Pusat Nasional Ilmu Atmosfer (NCAS) Inggris menemukan setitik partikel kecil sepertiga hingga setengahnya di London, Brimingham, Bristol, dan Cardiff. Polusi nitrogen dioksida juga menurun pada tingkat yang sama. NO2 biasanya diproduksi dari mesin mobil, pembangkit listrik, dan proses industri lainnya.

"Udara jelas jauh lebih sehat," kata Profesor dari NCAS dan Universitas York. James Lee, dilansir di Fox News.

Ia mengatakan, dalam situasi Covid-19, menunjukkan bahwa manusia di dunia bisa mencapai banyak hal tanpa bepergian. "Ini menunjukkan bahwa jika kita bekerja dari rumah lebih banyak di waktu normal, maka kita akan mempengaruhi polusi udara," kata Profesor polusi udara dari Universitas Leicester, Paul Monks.

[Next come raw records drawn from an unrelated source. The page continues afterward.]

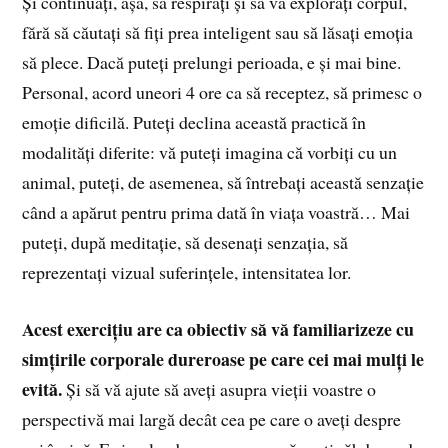
Și continuați, așa, să respirați și să vă explorați corpul,
fără să căutați să fiți prea inteligent sau să lăsați emoția
să plece. Dacă puteți prelungi perioada, e și mai bine.
Personal, acord uneori 4 ore ca să receptez, să primesc o
emoție dificilă. Puteți declina această practică în
modalități diferite: vă puteți imagina că vorbiți cu un
animal, puteți, de asemenea, să întrebați această senzație
când a apărut pentru prima dată în viața voastră… Mai
puteți, după meditație, să desenați senzația, să
reprezentați vizual suferințele, intensitatea lor.
Acest exercițiu are ca obiectiv să vă familiarizeze cu
simțirile corporale dureroase pe care cei mai mulți le
evită.
Și să vă ajute să aveți asupra vieții voastre o
perspectivă mai largă decât cea pe care o aveți despre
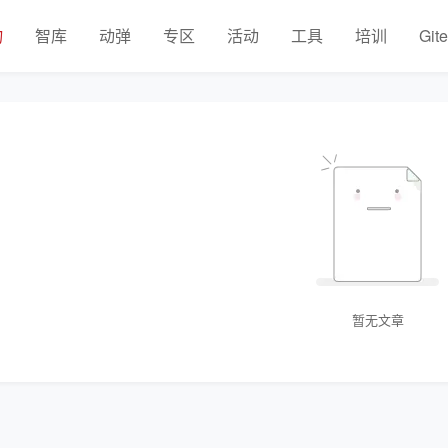
物
智库
动弹
专区
活动
工具
培训
Git
暂无文章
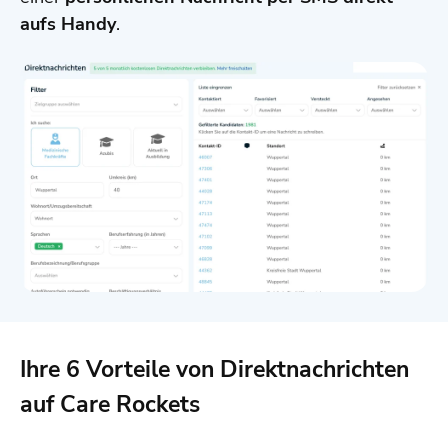
aufs Handy
.
Ihre 6 Vorteile von Direktnachrichten
auf Care Rockets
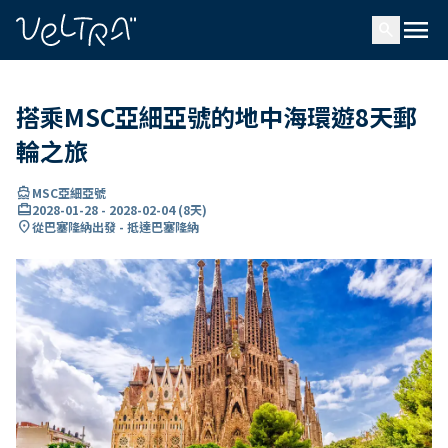
ading...
入
menu
…
search
搭乘MSC亞細亞號的地中海環遊8天郵
輪之旅
directions_boat
MSC亞細亞號
card_travel
2028-01-28
-
2028-02-04
(
8天
)
location_on
從巴塞隆納出發 - 抵達巴塞隆納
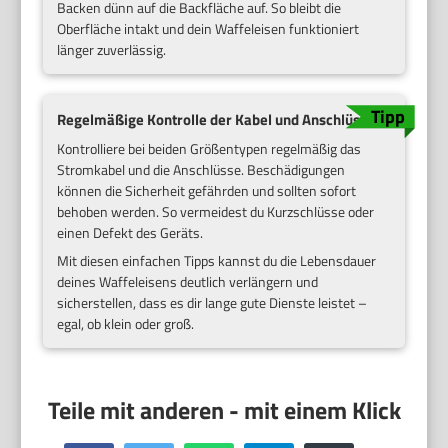
Backen dünn auf die Backfläche auf. So bleibt die
Oberfläche intakt und dein Waffeleisen funktioniert
länger zuverlässig.
Regelmäßige Kontrolle der Kabel und Anschlüsse
Kontrolliere bei beiden Größentypen regelmäßig das
Stromkabel und die Anschlüsse. Beschädigungen
können die Sicherheit gefährden und sollten sofort
behoben werden. So vermeidest du Kurzschlüsse oder
einen Defekt des Geräts.
Mit diesen einfachen Tipps kannst du die Lebensdauer
deines Waffeleisens deutlich verlängern und
sicherstellen, dass es dir lange gute Dienste leistet –
egal, ob klein oder groß.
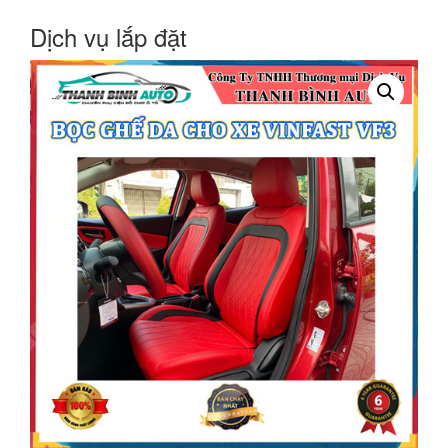
Dịch vụ lắp đặt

Hal senada dijelaskan Profesor sistem bumi, Marshall Burke yang menggunakan data dari sensor pemerintah Amerika Serikat. Empat kota di China merasakan manfaat dari pengurangan polusi udara ini.

Ia mengatakan, pengurangan polusi selama dua bulan terakhir kemungkinan telah menyelamatkan nyawa 4.000 anak di bawah lima tahun. Selain itu juga 73 ribu orang dewasa di atas usia 70 tahun.

Burke menegaskan, salah dan bodoh untuk menyimpulkan pandemi Covid-19 baik untuk kesehatan. Namun, perhitungan yang ditemukannya bisa menjadi pengingat berguna bahwa cara kita dalam melakukan sesuatu bergantung pada kesehatan dan mata pencaharian.

Instrumen Pemantauan Tropis di atas satelit Copernicus, TROPOMI telah mengamati perubahan atmosfer dari ruang angkasa. TROPOMI merupakan kolaborasi antara Badan Antariksa Eropa, Komisi Eropa, Kantor Antariksa Belanda, industri, pengguna data dan ilmuwan.

Copernicus Atmosphere Monitoring Service (CAMS), dengan instrumen TROPOMI, mengidentifikasi penurunan signifikan dalam partikel halus (polutan udara utama). Dengan pengamatan satelit dan model komputer atmosfer, para peneliti telah menemukan penurunan 20 sampai 30 persen pada partikel permukaan selama petak besar di China.

Emisi nitrogen dioksida turun dari 20 Desember 2019 hingga 16 Maret 2020 (dengan rata-rata bergerak 10 hari). Menjelang akhir Maret, dapat dilihat ada peningkatan emisi lagi. Hanya saja ada penurunan yang berbeda dan signikan pada akhir Januari.

Direktur program pengamatan Bumi ESA, Josef Aschbacher mengatakan, satelit menawarkan titik pandang yang unik untuk memantau kesehatan planet Bumi. Sentinel-5P adalah salah satu dari tujuh satelit Copernicus di orbit hari ini.

“Satelit saat ini memberikan pengukuran paling akurat dari nitrogen dioksida dan gas jejak lainnya dari luar angkasa,” ujar Aschbacher dalam sebuah pernyataan, seperti yang dilansir dari Space.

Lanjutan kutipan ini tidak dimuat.